Take The Witcher 3, for example. The game was delayed for the developer to polish out parts it wasn't 100 percent happy with. Match that with the 16 pieces of free additional content that were created post-release, DRM-free copies available, outstanding paid DLC and you have a great user experience. This is the same level of care CD Projekt has with GOG.
And how does the company plan on tackling piracy? With nothing other than kindness. Instead of going after those who choose to obtain copies of a game like The Witcher 3 illegally, CD Projekt opted to try and convince them (and others) to purchase the game by offering free content and not going on a pirate hunt.
We totally believe in the carrot, not in the stick... I've seen many times, comments 'Hey, I couldn't afford the game when it was full price, but these guys are so fair, and they were never against us. They were always trying to do good, add a lot of value, give free DLC, give free content, that I bought the game from them when it was mid-price.'
They found by attempting to get these gamers on their side they not only eventually made a sale in cases but transformed them into a fantastic and reliable source of free promotion. The beauty of word of mouth, as you are experiencing with this piece. I love games, and I know CD Projekt loves games. Thus, I see it as a match made in heaven.
This may shock avid fans of the platform, but Steam just doesn't appear to understand me. Valve takes far too long in recognizing issues and doesn't really take the community into account when it comes to implementing solutions. The thing is, it's hard to blame Valve because there has been a lack of competition for many years and thus it hasn't had to do anything to remain in the top seat.
But these issues still arose and it's not something I can overlook. Just take a peek at how they handled the introduction of paid mods on a four-year-old game, the atrocity that is Greenlight, how Steam developers have the power to essentially ban anyone they wish, for any reason (including negative reviews), and more.
Due to good-guy practices and the destruction of any form of DRM, GOG is becoming a strong competitor to Steam and Valve. Once again, it's possible to pay for a game and actually own a copy without having to be signed into a system to enjoy said media. To install a game wherever you want, whenever you want, for as many times as you want is a great feeling to have that was not completely lost with the rise of digital stores, but it was replaced by order of convenience.
"But what happens if GOG was the shutdown, you'd lose all your games, right?" Ah, but that's where the magic really happens.
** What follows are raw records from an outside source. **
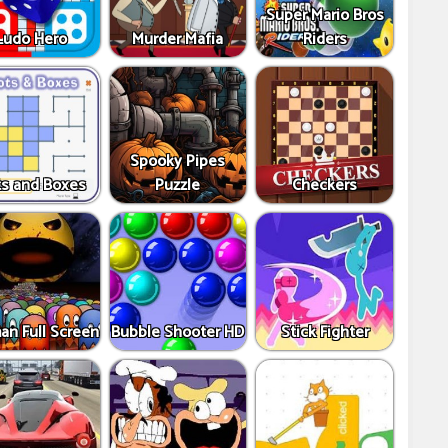
Super Mario Bros
Ludo Hero
Murder Mafia
Riders
Spooky Pipes
s and Boxes
Puzzle
Checkers
an Full Screen
Bubble Shooter HD
Stick Fighter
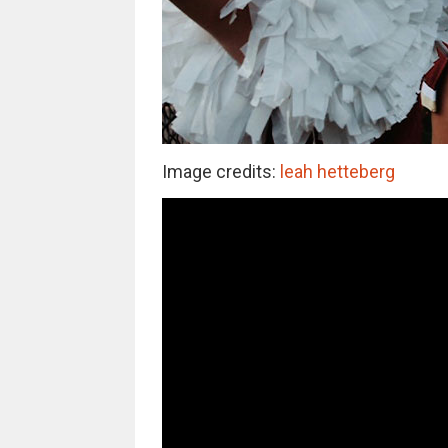
Image credits:
leah hetteberg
While this would be true for games you don't have installed, the service allows customers to download backup copies of the installer so you can run everything offline. In fact, you could download your library from GOG and store it on OneDrive, never connecting to the service again — it's that user-friendly.
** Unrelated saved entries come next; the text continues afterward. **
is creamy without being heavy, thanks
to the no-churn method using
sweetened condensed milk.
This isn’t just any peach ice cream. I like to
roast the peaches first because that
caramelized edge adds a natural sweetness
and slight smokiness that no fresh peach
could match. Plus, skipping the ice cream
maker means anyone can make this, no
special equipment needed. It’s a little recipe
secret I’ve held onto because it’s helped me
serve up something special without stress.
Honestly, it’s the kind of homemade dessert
The latest update for the GOG client implemented a bunch of features that Steam has enjoyed for some time. Version 1.2 not only brought the client out of beta, but it also added the following:
- Universal Cloud Saves.
- Hibernate mode.
- Ability to customize the client.
- Bandwidth limiting and scheduling.
- FPS counter.
- Screenshot capturing.
- In-game overlay.
- Desktop and in-game notifications system.
- New chat system.
Steam is also not the only place you'll end up finding killer deals. If you're not really bothered about just where you play games and don't care about DRM, it's absolutely worth having GOG installed if only to check the store for deals and cross-reference pricing to save a few pennies here and there. Speaking of which, GOG also refunds customers some of their purchase with store credit, depending on local pricing of titles and currency rates.
Connect and switch (for free)
To get one started with moving across from Steam, CD Projekt offers a Connect service that allows one to log into their GOG and Steam accounts simultaneously to have any applicable titles copied across from the former. Essentially, should you have already purchased a game on Steam covered by Connect, you will receive a copy for free (without DRM) on GOG. It really is that neat.
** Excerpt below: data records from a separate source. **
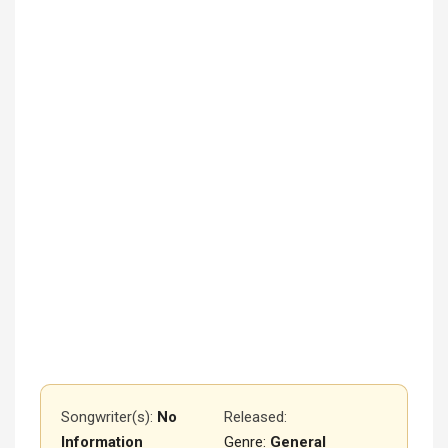
Songwriter(s):
No
Released
:
Information
Genre:
General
What games are included depend entirely on limited-time offers from participating developers and publishers, and as such they will alter as time goes on. I've already done this, have ensured everything is up-to-date, connected and shall be continuing on with my third The Witcher 3 playthrough. Overcooked marks my final purchase on Steam, which was carried out on March 4.
If you're tired of Valve, Steam, publisher stores and want a platform that doesn't hinder you as a gamer, give GOG a try.